In developing Walt Disney Animation Studios’ Big Hero 6, based on a Marvel property about a scientific-minded teen named Hiro and his robot, the filmmakers visited various universities to discover what is happening in the robotics field. It was the soft robotics work taking place at Carnegie Mellon University that ended up serving as the inspiration for the film’s inflatable health care provider, Baymax — and it turns out a real-life version may not be so far off.
“Robots as caregivers — it’s going to happen,” insists Chris Atkeson, professor at the university’s Robotics Institute. “There are a lot of people who need physical help — people with disabilities, older people. Terminator-like technology is scary; if it falls on someone or closes its hand [at the wrong time], it could seriously injure someone. So how do you build something where even if it crashes, you are still totally safe? The idea was to make them as light as possible, and one way to do that is to make them inflatable,” adds Atkeson.
“He had me at ‘inflatable,’ ” says Don Hall, who, along with Chris Williams, directed the film, which opens Nov. 7. Before the research trip, the filmmakers were considering a more traditional-looking robot, perhaps made of found parts. “We’ve seen a lot of robots, and we wanted this one to be fresh and new. He had to be appealing and huggable. Once I saw a very crude arm that was inflatable and could do very simple tasks, you could extract the character from there. Baymax’s entire persona came from that research trip,” says Hall.
How far off are these man-made caregivers? “The body part is relatively close,” says Atkeson. “The ‘brain’ part is still very hard. [The technology would] have to be able to see and tell what’s going on, make good decisions and be able to interact with people.”

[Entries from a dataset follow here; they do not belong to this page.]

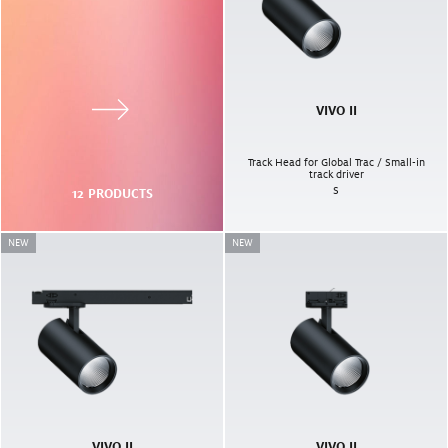
VIVO II
Track Head for Global Trac / Small-in
track driver
S
12
PRODUCTS
NEW
NEW
VIVO II
VIVO II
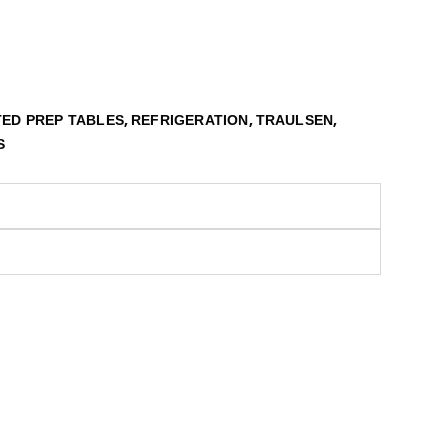
,
,
,
ED PREP TABLES
REFRIGERATION
TRAULSEN
S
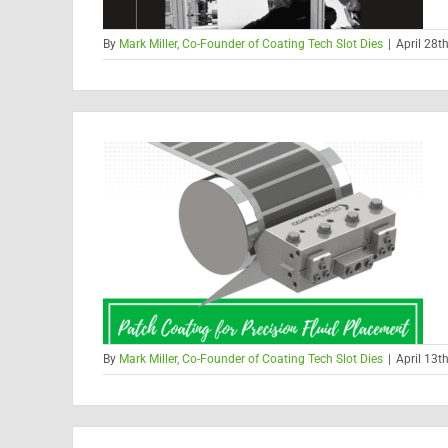
By
Mark Miller, Co-Founder of Coating Tech Slot Dies
|
April 28t
By
Mark Miller, Co-Founder of Coating Tech Slot Dies
|
April 13t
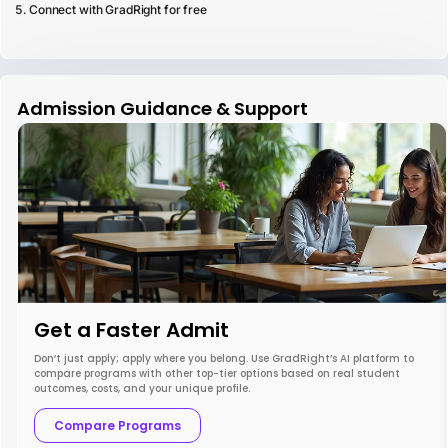
Connect with GradRight for free
Admission Guidance & Support
Get a Faster Admit
Don’t just apply; apply where you belong. Use GradRight’s AI platform to
compare programs with other top-tier options based on real student
outcomes, costs, and your unique profile.
Compare Programs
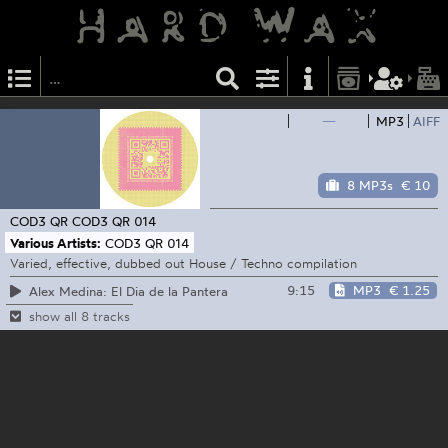
—
MP3
AIFF
8 MP3s
€ 10
COD3 QR
COD3 QR 014
Various Artists:
COD3 QR 014
Varied, effective, dubbed out House / Techno compilation
9:15
MP3
€ 1.25
Alex Medina: El Dia de la Pantera
show all 8 tracks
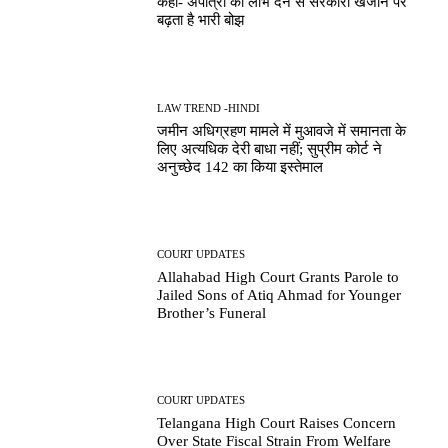
कहा- अपात्रों को लाभ देने से सरकारी खजाने पर
बढ़ता है भारी बोझ
LAW TREND -HINDI
जमीन अधिग्रहण मामले में मुआवजे में समानता के
लिए अत्यधिक देरी बाधा नहीं; सुप्रीम कोर्ट ने
अनुच्छेद 142 का किया इस्तेमाल
COURT UPDATES
Allahabad High Court Grants Parole to
Jailed Sons of Atiq Ahmad for Younger
Brother’s Funeral
COURT UPDATES
Telangana High Court Raises Concern
Over State Fiscal Strain From Welfare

The idea of Baymax interacting with Hiro on an emotional level also is grounded in research. “There’s a big interest in handling depression,” says Atkeson. “And the notion that a robot could provide therapy, that’s very popular in autism. Some autistic children relate much better to, essentially, machines. Crude versions are not too far off, but it’s going to take a while before we get good at it.”
After the trip to Carnegie Mellon, character designer Shiyoon Kim, as well as the story team, went to work. And in the end, in addition to helping Hiro solve a mystery, Baymax also helps him, emotionally, to overcome grief. Says Hall: “That concept of Baymax treating Hiro emotionally is something that came later in the process and cracked the movie wide open.”